Disease-related concerns:
- Hepatic impairment: Use with caution in patients with severe hepatic impairment.
- Pheochromocytoma: Use with caution in patients with pheochromocytoma; severe hypertension and/or tachycardia may occur.
- Renal impairment: Use with caution in patients with renal impairment.
- Seizures: Use with caution in patients at risk of seizures, including those with a history of seizures, head trauma, brain damage, alcoholism, or concurrent therapy with medications which may lower seizure threshold (Chase 2002).
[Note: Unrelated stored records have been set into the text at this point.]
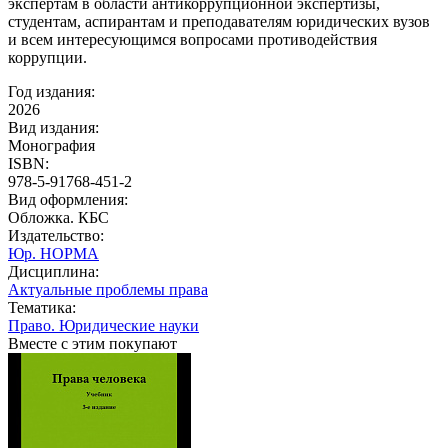
экспертам в области антикоррупционной экспертизы,
студентам, аспирантам и преподавателям юридических вузов
и всем интересующимся вопросами противодействия
коррупции.
Год издания:
2026
Вид издания:
Монография
ISBN:
978-5-91768-451-2
Вид оформления:
Обложка. КБС
Издательство:
Юр. НОРМА
Дисциплина:
Актуальные проблемы права
Тематика:
Право. Юридические науки
Вместе с этим покупают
Concurrent drug therapy issues:
- Drug-drug interactions: Potentially significant interactions may exist, requiring dose or frequency adjustment, additional monitoring, and/or selection of alternative therapy. Consult drug interactions database for more detailed information
Monitoring Parameters
To identify QT prolongation, a 12-lead ECG prior to use is recommended; continued ECG monitoring for 2-3 hours following administration is recommended. Vital signs; serum magnesium and potassium; mental status, abnormal involuntary movement scale (AIMS); observe for dystonias, extrapyramidal side effects, and temperature changes
Pregnancy
Pregnancy Risk Factor
C
Pregnancy Considerations
Adverse events were observed in some animal reproduction studies. Droperidol has been evaluated for the adjunctive management of hyperemesis gravidarum (Ferreira 2003; Nageotte 1996); however, use for the treatment of persistent symptoms of nausea and vomiting in pregnancy is not recommended (ACOG 189 2018).
Patient Education
- Discuss specific use of drug and side effects with patient as it relates to treatment. (HCAHPS: During this hospital stay, were you given any medicine that you had not taken before? Before giving you any new medicine, how often did hospital staff tell you what the medicine was for? How often did hospital staff describe possible side effects in a way you could understand?)
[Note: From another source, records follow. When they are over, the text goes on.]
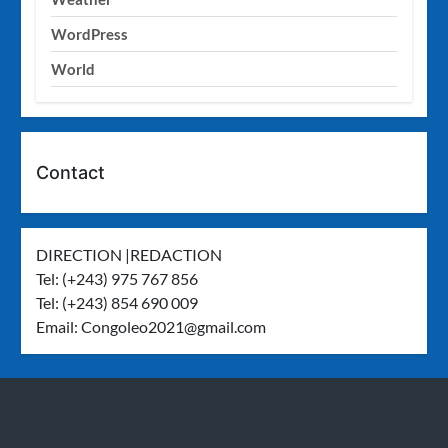
WordPress
World
Contact
DIRECTION |REDACTION
Tel: (+243) 975 767 856
Tel: (+243) 854 690 009
Email:
Congoleo2021@gmail.com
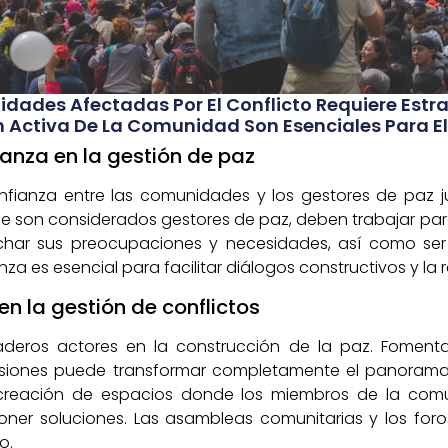
dades Afectadas Por El Conflicto Requiere Estra
n Activa De La Comunidad Son Esenciales Para El 
ianza en la gestión de paz
confianza entre las comunidades y los gestores de paz 
ue son considerados gestores de paz, deben trabajar para
uchar sus preocupaciones y necesidades, así como ser
 es esencial para facilitar diálogos constructivos y la r
n la gestión de conflictos
eros actores en la construcción de la paz. Fomentar
iones puede transformar completamente el panorama de
 creación de espacios donde los miembros de la com
oner soluciones. Las asambleas comunitarias y los for
o.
- Patient may experience anxiety, fatigue, or agitation. Have patient report immediately to prescriber abnormal movements, twitching, change in balance, difficulty swallowing, difficulty speaking, fast heartbeat, abnormal heartbeat, severe dizziness, passing out, sensing things that seem real but are not, chest pain, behavioral changes, or signs of neuroleptic malignant syndrome (fever, muscle cramps or stiffness, dizziness, severe headache, confusion, change in thinking, fast heartbeat, abnormal heartbeat, or sweating a lot) (HCAHPS).
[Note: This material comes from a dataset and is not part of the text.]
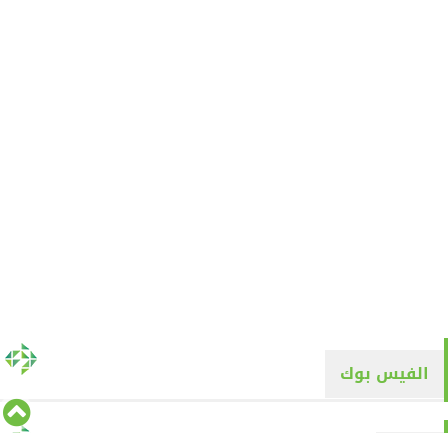
الفيس بوك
- Educate patient about signs of a significant reaction (eg, wheezing; chest tightness; fever; itching; bad cough; blue skin color; seizures; or swelling of face, lips, tongue, or throat). Note: This is not a comprehensive list of all side effects. Patient should consult prescriber for additional questions.
Intended Use and Disclaimer: Should not be printed and given to patients. This information is intended to serve as a concise initial reference for healthcare professionals to use when discussing medications with a patient. You must ultimately rely on your own discretion, experience and judgment in diagnosing, treating and advising patients.